(SUPPLIED MATERIAL Opens)

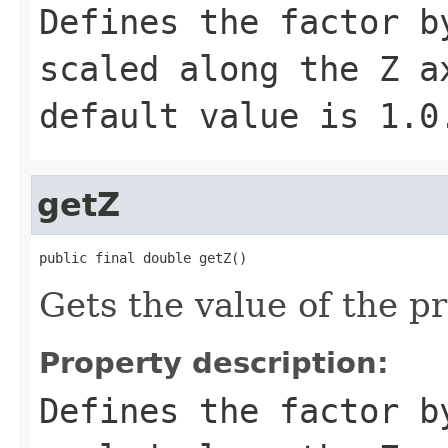
Defines the factor b
scaled along the Z a
default value is
1.0
getZ
public final double getZ()
Gets the value of the pr
Property description:
Defines the factor b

(SUPPLIED MATERIAL Closes)

# TASK DIRECTIONS
Please repeat every record exactly as it stands, leaving out any pictures.

# WRITTEN RESPONSE
Defines the factor b
scaled along the Z a
default value is
1.0
getZ
public final double getZ()
Gets the value of the pr
Property description:
Defines the factor b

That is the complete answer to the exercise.